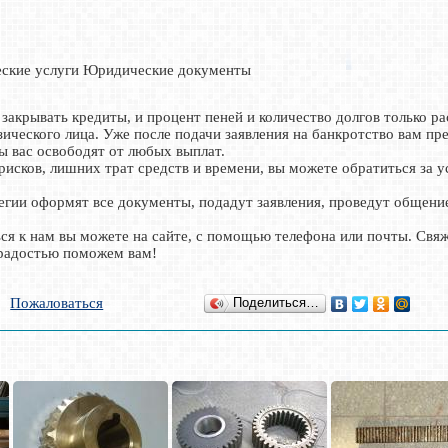
ские услуги Юридические документы
 закрывать кредиты, и процент пеней и количество долгов только ра
ического лица. Уже после подачи заявления на банкротство вам пре
ы вас освободят от любых выплат.
рисков, лишних трат средств и времени, вы можете обратиться за 
ии оформят все документы, подадут заявления, проведут общени
.
ься к нам вы можете на сайте, с помощью телефона или почты. Свяж
 радостью поможем вам!
Пожаловаться
Поделиться…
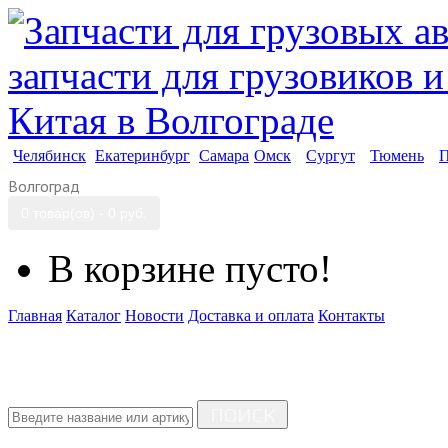
Челябинск
Екатеринбург
Самара
Омск
Сургут
Тюмень
П
Волгоград
0 товар(ов) - 0 руб.
В корзине пусто!
Главная
Каталог
Новости
Доставка и оплата
Контакты
ПОИСК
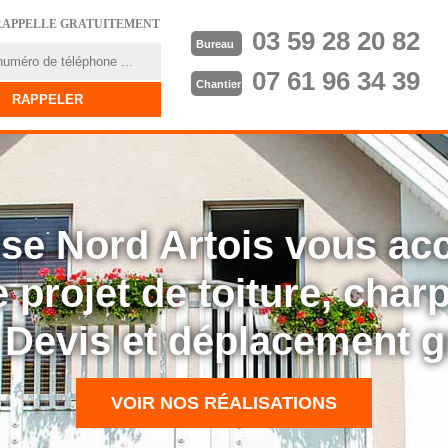
RAPPELLE GRATUITEMENT
03 59 28 20 82
Bureau
07 61 96 34 39
Chantier
rise Nord Artois vous a
 projet de toiture, cha
: Devis et déplacement g
VOIR NOS RÉALISATIONS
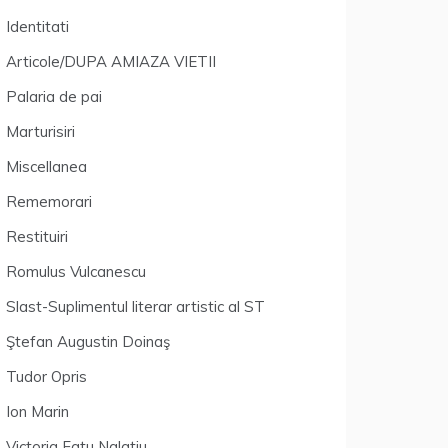
Identitati
Articole/DUPA AMIAZA VIETII
Palaria de pai
Marturisiri
Miscellanea
Rememorari
Restituiri
Romulus Vulcanescu
Slast-Suplimentul literar artistic al ST
Ştefan Augustin Doinaş
Tudor Opris
Ion Marin
Victoria Fatu Nalatiu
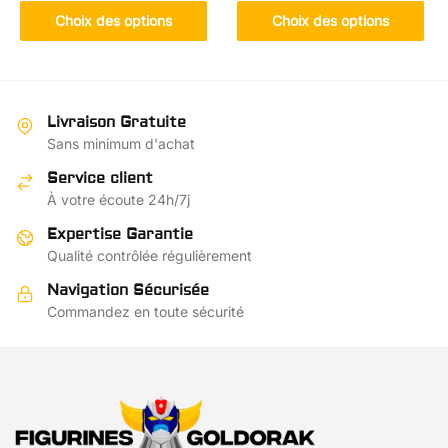
produit
Ce
Choix des options
Choix des options
a
produit
plusieurs
a
variations.
plusieurs
Les
variations.
Livraison Gratuite
options
Les
Sans minimum d'achat
peuvent
options
Service client
être
peuvent
À votre écoute 24h/7j
choisies
être
sur
choisies
Expertise Garantie
la
sur
Qualité contrôlée régulièrement
page
la
Navigation Sécurisée
du
page
Commandez en toute sécurité
produit
du
produit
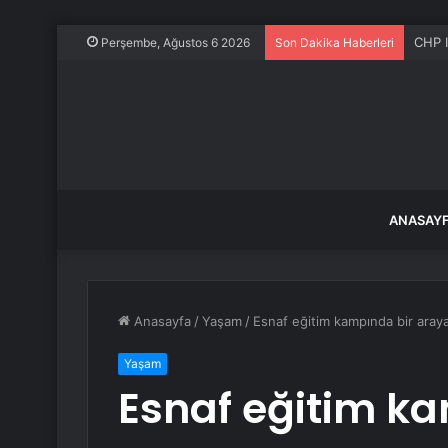
CHP I
Perşembe, Ağustos 6 2026
Son Dakika Haberleri
ANASAY
Anasayfa
/
Yaşam
/
Esnaf eğitim kampında bir araya
Yaşam
Esnaf eğitim k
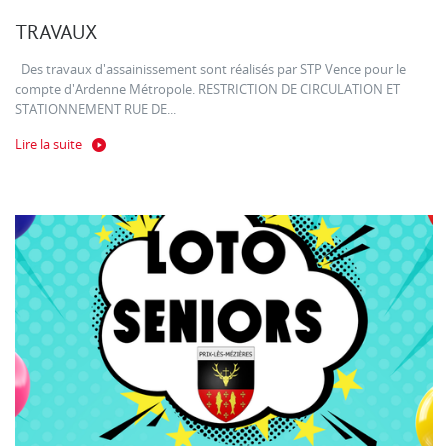
TRAVAUX
Des travaux d'assainissement sont réalisés par STP Vence pour le
compte d'Ardenne Métropole. RESTRICTION DE CIRCULATION ET
STATIONNEMENT RUE DE...
Lire la suite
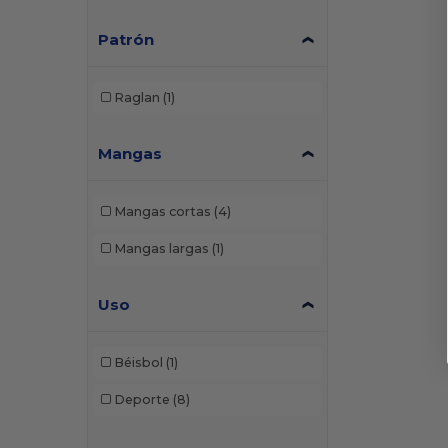
Patrón
Raglan
(1)
Mangas
Mangas cortas
(4)
Mangas largas
(1)
Uso
Béisbol
(1)
Deporte
(8)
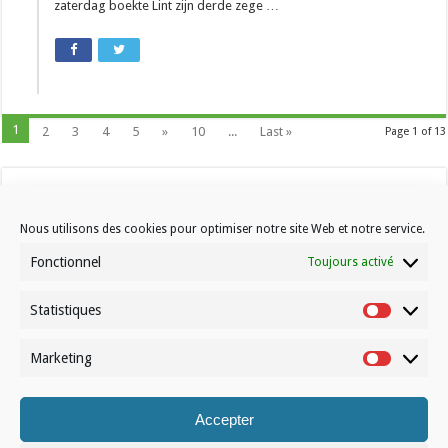
zaterdag boekte Lint zijn derde zege …
1
2
3
4
5
»
10
...
Last »
Page 1 of 13
Nous utilisons des cookies pour optimiser notre site Web et notre service.
Fonctionnel
Toujours activé
Statistiques
Contactez-nous
Statistiqu
Choisissez votre formule d’abonnement
Marketing
Marketin
À propos de Volleynews
Accepter
© Volleynews.be
2026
---------------
Return only those lines of the records that contain the string "Mangas".

Result:
Mangas
Mangas cortas
Mangas largas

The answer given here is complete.